■ PROBLEM DETAILS
The data below holds the lines to copy: everything from the line containing "NOTIZIE / 15/05/2006" to the line containing "Francesco Guccini e", both ends included, set down exactly.

■ RECORDS PROVIDED
___
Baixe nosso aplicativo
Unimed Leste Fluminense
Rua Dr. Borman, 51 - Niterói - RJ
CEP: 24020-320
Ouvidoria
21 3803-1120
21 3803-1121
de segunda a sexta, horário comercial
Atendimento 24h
___
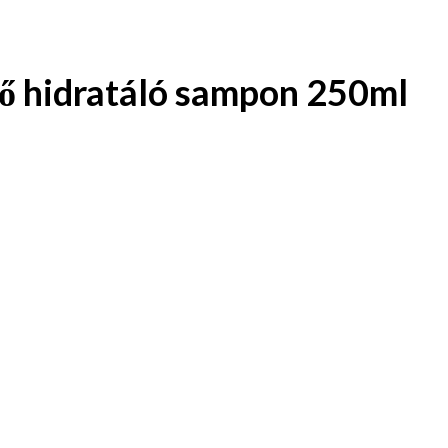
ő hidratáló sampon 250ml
___
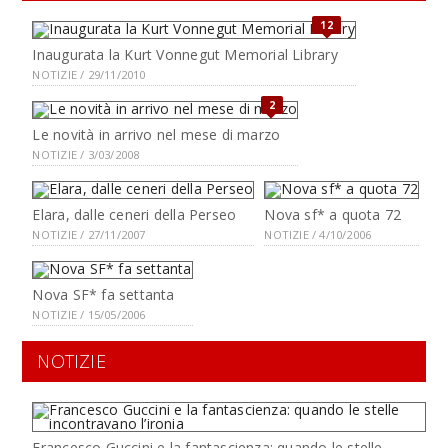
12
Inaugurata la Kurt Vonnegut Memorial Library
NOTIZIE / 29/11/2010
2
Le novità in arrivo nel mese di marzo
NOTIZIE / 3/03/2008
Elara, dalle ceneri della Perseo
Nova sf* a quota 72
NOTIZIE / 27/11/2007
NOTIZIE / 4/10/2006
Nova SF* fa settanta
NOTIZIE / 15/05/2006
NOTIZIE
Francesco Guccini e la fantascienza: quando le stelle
___
■ SOLUTION FOR THIS PROBLEM
NOTIZIE / 15/05/2006
NOTIZIE
Francesco Guccini e la fantascienza: quando le stelle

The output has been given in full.